● **TASK GOAL**
Where a line of the material contains the string "data", copy that line.

● **STUDY MATERIAL**
□ □ □ □ □

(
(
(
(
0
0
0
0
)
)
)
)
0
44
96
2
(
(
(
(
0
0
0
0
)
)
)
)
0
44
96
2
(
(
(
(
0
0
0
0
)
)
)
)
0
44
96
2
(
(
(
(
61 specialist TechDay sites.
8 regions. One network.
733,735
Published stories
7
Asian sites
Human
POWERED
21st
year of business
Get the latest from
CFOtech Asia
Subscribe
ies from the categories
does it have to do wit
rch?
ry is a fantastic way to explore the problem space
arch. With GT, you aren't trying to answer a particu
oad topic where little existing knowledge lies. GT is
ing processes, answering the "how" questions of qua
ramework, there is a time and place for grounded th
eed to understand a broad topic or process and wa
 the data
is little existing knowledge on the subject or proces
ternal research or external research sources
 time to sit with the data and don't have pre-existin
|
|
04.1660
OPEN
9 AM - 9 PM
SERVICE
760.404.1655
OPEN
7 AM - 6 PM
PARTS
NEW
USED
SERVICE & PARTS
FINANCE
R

□ □ □ □ □

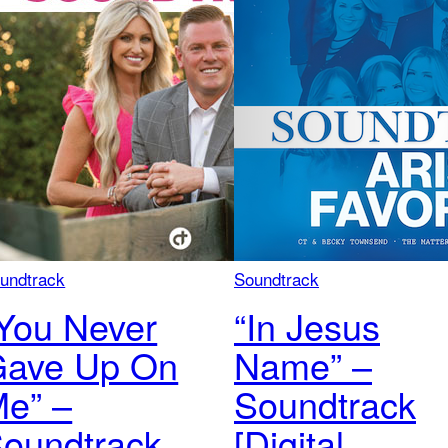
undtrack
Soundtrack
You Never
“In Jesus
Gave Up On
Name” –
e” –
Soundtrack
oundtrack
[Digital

□ □ □ □ □

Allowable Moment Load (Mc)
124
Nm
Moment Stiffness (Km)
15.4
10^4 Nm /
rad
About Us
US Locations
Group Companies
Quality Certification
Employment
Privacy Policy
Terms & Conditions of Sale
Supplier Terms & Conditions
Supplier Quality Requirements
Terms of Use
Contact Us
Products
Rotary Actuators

□ □ □ □ □

● **EXERCISE ANSWER**
 the data
 time to sit with the data and don't have pre-existin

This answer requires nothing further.